**The data**.
····················
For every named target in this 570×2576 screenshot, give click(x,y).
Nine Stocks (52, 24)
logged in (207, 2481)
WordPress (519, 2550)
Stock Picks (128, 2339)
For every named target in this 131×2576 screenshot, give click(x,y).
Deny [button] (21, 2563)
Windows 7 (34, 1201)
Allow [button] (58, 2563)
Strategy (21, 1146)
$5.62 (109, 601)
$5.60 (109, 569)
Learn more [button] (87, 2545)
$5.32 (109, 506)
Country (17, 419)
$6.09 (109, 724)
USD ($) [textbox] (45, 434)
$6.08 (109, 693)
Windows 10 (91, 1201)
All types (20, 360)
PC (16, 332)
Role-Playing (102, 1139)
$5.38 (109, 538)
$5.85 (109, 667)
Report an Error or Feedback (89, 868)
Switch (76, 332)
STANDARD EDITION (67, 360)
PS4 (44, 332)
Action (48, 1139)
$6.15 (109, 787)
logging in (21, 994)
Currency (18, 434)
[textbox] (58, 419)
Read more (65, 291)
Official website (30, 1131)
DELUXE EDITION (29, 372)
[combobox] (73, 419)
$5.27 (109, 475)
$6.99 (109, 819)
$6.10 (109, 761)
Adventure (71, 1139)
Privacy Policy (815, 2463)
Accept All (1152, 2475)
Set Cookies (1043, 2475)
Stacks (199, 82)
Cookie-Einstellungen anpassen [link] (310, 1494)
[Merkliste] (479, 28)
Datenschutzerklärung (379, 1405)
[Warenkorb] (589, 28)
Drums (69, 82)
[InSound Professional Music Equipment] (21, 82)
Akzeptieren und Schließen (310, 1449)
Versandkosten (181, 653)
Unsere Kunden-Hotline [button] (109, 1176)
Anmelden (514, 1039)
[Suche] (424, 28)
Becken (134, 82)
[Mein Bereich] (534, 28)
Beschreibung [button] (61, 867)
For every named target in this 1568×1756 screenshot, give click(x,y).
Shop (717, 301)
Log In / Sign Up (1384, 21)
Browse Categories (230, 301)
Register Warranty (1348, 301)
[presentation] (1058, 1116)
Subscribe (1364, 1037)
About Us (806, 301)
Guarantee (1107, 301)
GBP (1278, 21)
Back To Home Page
····················
**About this exercise**. Write out every line of the preceding listing that contains "target".

**Your response**.
For every named target in this 570×2576 screenshot, give click(x,y).
For every named target in this 131×2576 screenshot, give click(x,y).
For every named target in this 1568×1756 screenshot, give click(x,y).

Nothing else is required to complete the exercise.